What is expected:
The answer must consist solely of the lines below starting at the one containing "ления презента мужчине" and ending at the one containing "Slovak Open – ganz auf sich allein gestellt", repeated exactly, with both ends included and all pictures omitted.

(Dataset entries)
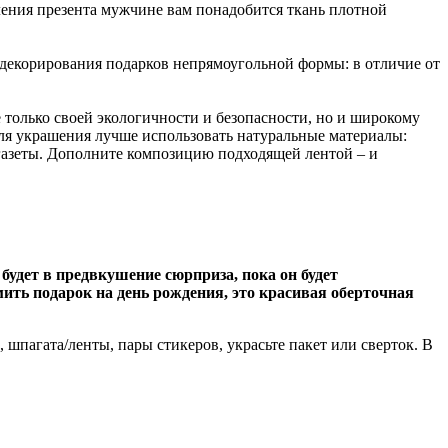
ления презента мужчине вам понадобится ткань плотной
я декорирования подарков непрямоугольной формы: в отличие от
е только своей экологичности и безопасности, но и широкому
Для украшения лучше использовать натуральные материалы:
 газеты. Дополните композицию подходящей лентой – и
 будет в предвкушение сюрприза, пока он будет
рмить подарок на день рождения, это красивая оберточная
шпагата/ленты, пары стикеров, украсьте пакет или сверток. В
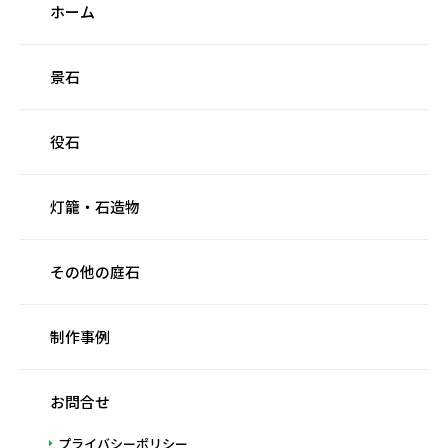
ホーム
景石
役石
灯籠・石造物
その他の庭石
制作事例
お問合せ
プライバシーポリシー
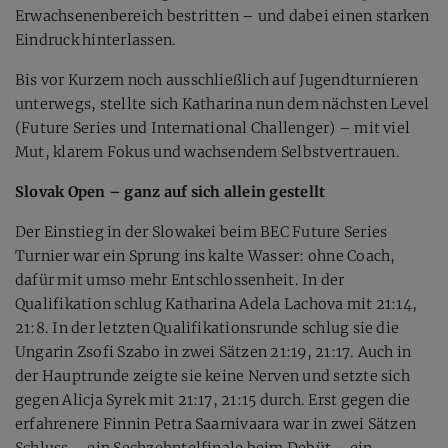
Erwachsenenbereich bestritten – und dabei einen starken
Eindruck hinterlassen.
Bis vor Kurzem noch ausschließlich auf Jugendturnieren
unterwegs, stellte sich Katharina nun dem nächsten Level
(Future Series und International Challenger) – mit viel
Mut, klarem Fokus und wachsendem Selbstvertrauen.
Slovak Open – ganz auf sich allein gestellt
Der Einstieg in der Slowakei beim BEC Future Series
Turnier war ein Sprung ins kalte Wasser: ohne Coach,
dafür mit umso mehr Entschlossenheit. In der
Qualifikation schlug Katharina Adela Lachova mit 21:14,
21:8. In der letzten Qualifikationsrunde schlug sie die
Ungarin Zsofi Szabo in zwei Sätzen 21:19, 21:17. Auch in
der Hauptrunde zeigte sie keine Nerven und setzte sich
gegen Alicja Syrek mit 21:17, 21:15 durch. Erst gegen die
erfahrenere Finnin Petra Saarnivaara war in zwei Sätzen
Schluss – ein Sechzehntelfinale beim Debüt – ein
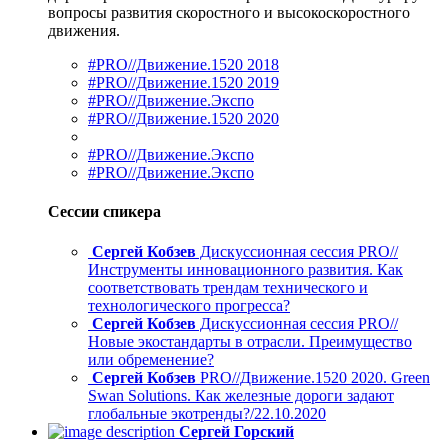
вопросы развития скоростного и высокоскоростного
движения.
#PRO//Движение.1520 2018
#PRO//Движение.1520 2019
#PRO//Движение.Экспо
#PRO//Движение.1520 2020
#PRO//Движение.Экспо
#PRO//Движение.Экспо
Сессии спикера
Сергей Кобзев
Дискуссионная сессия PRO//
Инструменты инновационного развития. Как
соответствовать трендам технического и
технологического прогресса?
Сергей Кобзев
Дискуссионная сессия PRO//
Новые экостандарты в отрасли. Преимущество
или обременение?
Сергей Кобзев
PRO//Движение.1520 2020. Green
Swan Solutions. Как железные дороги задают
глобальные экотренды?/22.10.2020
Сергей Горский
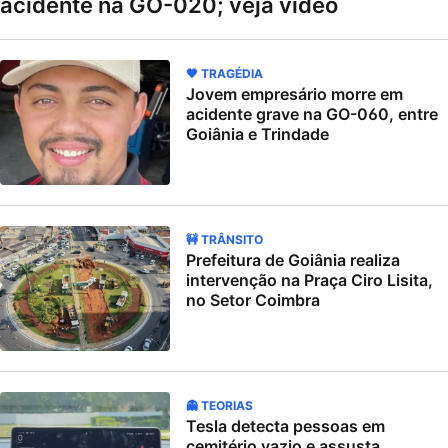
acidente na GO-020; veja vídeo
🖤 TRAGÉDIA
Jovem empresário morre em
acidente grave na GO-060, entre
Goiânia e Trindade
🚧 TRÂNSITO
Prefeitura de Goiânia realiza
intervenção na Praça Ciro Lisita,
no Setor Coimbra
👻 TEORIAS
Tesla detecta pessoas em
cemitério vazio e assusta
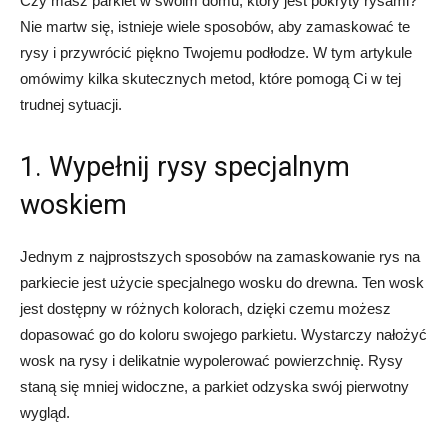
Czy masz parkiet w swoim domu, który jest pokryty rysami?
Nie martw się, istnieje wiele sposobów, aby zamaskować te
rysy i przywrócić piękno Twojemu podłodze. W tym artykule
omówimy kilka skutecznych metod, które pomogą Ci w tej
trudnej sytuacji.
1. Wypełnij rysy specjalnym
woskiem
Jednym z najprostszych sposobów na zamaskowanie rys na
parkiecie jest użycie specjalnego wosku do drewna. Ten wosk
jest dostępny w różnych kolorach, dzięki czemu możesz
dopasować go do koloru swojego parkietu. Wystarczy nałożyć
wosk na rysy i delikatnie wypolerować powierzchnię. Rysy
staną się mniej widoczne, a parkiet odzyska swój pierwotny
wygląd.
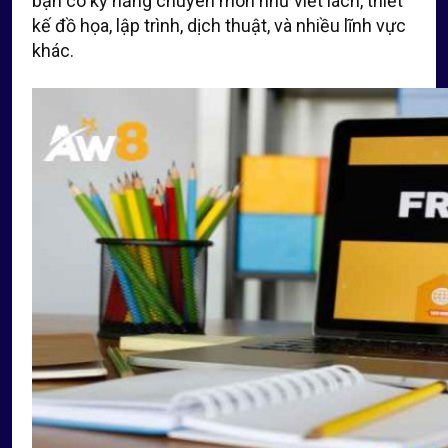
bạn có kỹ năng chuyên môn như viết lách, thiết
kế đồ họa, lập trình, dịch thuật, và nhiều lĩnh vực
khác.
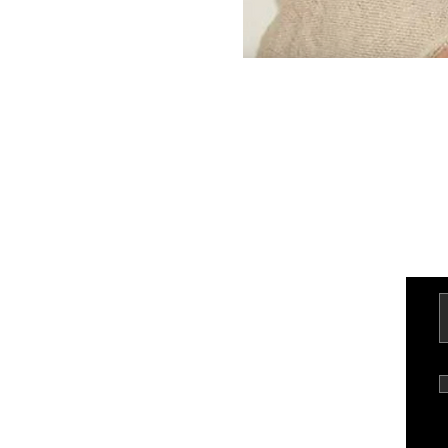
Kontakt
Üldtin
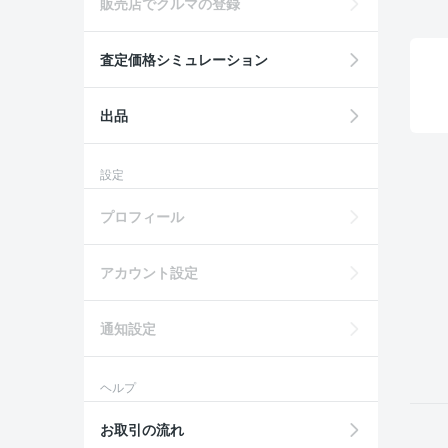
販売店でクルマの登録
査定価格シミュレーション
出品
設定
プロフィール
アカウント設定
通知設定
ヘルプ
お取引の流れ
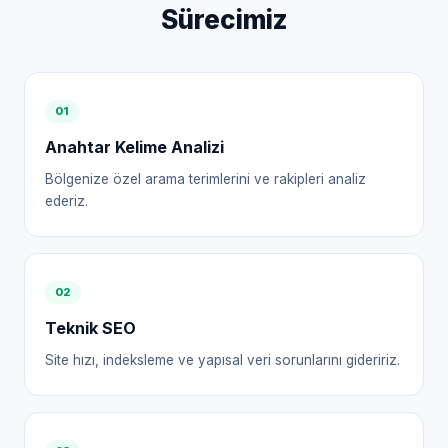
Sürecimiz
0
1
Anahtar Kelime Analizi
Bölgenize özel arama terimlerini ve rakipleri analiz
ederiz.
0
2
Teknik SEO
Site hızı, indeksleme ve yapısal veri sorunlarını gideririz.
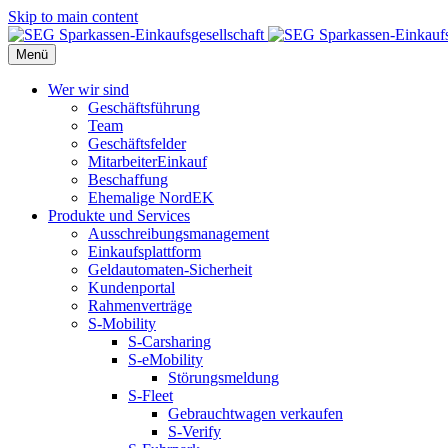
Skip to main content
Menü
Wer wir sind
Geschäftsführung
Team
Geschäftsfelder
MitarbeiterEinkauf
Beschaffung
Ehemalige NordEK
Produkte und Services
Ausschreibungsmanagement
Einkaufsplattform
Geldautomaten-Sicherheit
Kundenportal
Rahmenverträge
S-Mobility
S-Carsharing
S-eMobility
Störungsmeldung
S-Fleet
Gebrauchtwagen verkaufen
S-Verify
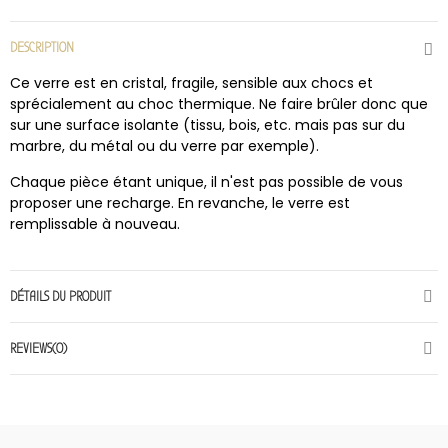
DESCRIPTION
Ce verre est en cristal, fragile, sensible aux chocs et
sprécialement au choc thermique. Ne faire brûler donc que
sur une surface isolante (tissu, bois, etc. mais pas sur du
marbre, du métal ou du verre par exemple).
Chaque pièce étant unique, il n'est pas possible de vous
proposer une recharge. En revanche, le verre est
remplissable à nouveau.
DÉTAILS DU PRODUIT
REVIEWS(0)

==

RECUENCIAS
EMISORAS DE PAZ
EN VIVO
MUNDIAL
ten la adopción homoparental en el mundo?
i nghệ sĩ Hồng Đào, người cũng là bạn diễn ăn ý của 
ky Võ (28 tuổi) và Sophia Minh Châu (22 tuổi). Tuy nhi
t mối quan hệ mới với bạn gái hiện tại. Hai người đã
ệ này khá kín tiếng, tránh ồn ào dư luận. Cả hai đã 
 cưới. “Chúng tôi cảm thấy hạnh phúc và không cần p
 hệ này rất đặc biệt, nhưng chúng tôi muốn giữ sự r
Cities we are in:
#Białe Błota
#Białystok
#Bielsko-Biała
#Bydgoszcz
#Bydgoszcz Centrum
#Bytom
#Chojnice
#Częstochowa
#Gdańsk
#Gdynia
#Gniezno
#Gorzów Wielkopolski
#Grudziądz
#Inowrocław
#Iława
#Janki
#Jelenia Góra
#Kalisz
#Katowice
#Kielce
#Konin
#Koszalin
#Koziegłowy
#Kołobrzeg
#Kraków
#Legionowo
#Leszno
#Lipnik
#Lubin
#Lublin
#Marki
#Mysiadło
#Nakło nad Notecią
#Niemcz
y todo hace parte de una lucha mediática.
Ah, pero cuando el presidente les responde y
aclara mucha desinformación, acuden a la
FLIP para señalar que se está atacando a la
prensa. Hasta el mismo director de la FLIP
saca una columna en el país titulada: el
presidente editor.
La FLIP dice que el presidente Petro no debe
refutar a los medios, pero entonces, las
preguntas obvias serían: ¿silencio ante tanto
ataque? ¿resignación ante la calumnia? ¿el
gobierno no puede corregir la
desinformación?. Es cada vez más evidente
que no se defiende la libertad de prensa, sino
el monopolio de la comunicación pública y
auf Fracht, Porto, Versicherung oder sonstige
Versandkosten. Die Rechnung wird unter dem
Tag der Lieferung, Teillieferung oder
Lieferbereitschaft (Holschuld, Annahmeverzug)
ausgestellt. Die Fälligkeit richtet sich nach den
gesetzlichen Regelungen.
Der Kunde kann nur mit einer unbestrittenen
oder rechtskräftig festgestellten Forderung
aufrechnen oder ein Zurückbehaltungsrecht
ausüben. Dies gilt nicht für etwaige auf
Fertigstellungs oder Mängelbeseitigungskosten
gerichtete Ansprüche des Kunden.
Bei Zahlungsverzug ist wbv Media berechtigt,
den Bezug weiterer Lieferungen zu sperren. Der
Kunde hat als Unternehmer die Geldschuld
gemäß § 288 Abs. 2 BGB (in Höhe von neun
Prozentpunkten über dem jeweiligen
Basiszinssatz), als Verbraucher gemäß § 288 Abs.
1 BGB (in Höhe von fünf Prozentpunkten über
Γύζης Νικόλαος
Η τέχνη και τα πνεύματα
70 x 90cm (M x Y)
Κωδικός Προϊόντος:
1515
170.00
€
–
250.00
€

...

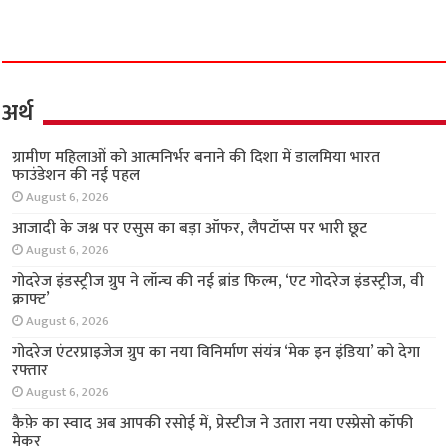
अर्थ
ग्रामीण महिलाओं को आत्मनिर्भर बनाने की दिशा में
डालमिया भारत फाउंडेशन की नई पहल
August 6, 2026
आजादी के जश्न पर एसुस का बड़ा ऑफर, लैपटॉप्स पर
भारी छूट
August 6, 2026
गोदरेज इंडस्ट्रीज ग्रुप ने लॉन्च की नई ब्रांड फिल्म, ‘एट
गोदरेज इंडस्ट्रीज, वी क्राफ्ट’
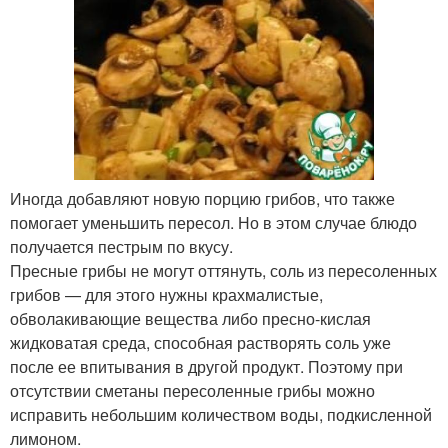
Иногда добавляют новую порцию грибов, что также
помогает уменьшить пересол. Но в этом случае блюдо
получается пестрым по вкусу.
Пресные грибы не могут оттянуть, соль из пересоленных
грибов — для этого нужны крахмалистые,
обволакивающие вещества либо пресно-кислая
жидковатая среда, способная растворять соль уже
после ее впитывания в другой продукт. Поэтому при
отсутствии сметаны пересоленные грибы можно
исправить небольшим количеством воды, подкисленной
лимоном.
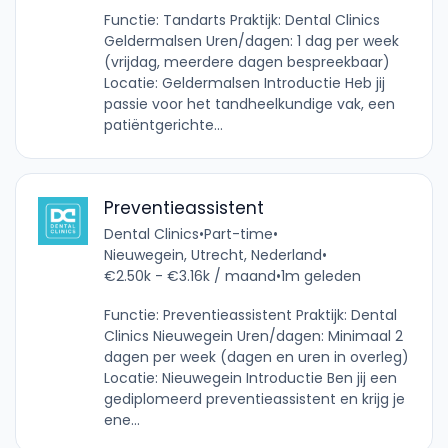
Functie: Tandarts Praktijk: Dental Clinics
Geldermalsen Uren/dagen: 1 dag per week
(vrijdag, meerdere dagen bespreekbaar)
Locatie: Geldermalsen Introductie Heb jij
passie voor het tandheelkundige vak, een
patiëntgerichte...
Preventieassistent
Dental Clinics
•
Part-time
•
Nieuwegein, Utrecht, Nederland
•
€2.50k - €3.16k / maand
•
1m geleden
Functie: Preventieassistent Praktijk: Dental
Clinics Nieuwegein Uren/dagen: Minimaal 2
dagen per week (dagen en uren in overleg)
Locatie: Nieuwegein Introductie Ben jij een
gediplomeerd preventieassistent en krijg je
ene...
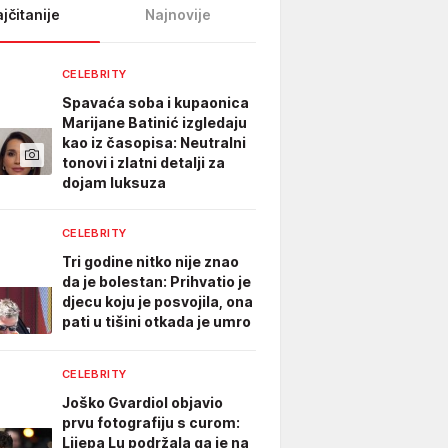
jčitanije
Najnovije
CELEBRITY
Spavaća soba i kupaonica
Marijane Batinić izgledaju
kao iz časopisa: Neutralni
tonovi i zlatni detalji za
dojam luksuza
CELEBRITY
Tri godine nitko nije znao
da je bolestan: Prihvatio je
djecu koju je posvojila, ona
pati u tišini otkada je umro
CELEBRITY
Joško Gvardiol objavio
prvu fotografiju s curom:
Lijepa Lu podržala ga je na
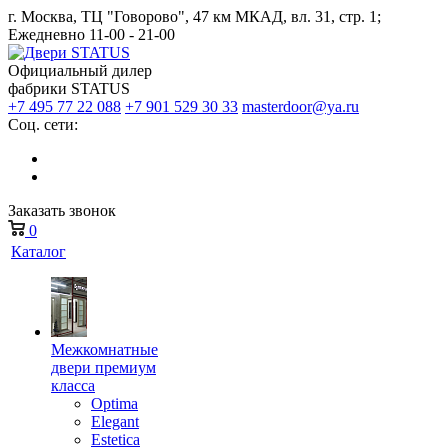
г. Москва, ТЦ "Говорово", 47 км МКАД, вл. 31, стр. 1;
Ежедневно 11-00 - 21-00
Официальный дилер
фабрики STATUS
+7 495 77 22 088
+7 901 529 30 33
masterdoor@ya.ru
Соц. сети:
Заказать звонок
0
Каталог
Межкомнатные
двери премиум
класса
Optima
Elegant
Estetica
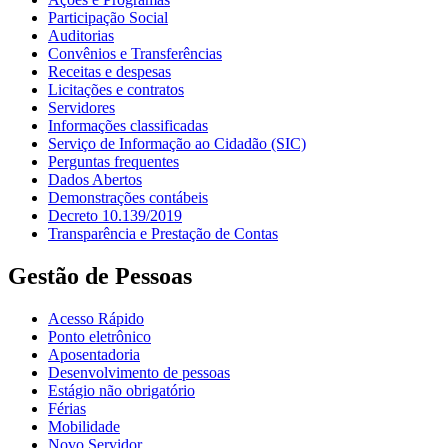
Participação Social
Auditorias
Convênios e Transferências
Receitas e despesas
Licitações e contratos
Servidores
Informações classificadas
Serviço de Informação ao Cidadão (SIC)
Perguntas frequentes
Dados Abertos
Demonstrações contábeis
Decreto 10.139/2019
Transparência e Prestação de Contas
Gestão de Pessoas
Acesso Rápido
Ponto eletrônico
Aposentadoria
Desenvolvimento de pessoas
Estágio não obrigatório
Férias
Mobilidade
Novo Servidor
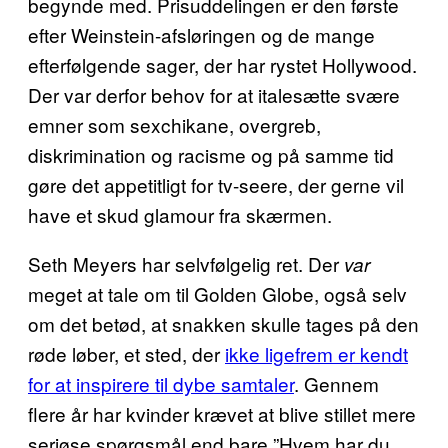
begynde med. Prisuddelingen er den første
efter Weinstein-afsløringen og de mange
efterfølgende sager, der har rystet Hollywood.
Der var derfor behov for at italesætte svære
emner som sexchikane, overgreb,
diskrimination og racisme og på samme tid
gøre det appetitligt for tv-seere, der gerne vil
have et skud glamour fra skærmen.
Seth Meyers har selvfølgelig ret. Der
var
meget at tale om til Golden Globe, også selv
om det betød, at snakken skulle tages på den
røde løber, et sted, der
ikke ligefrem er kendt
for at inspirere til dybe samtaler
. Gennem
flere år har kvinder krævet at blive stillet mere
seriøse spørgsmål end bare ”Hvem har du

Your response:
ления презента мужчине вам понадобится ткань плотной
я декорирования подарков непрямоугольной формы: в отличие от
е только своей экологичности и безопасности, но и широкому
Для украшения лучше использовать натуральные материалы:
 газеты. Дополните композицию подходящей лентой – и
 будет в предвкушение сюрприза, пока он будет
рмить подарок на день рождения, это красивая оберточная
шпагата/ленты, пары стикеров, украсьте пакет или сверток. В
ホーム
景石
役石
灯籠・石造物
その他の庭石
制作事例
お問合せ
プライバシーポリシー
Erwachsenenbereich bestritten – und dabei einen starken
Eindruck hinterlassen.
Bis vor Kurzem noch ausschließlich auf Jugendturnieren
unterwegs, stellte sich Katharina nun dem nächsten Level
(Future Series und International Challenger) – mit viel
Mut, klarem Fokus und wachsendem Selbstvertrauen.
Slovak Open – ganz auf sich allein gestellt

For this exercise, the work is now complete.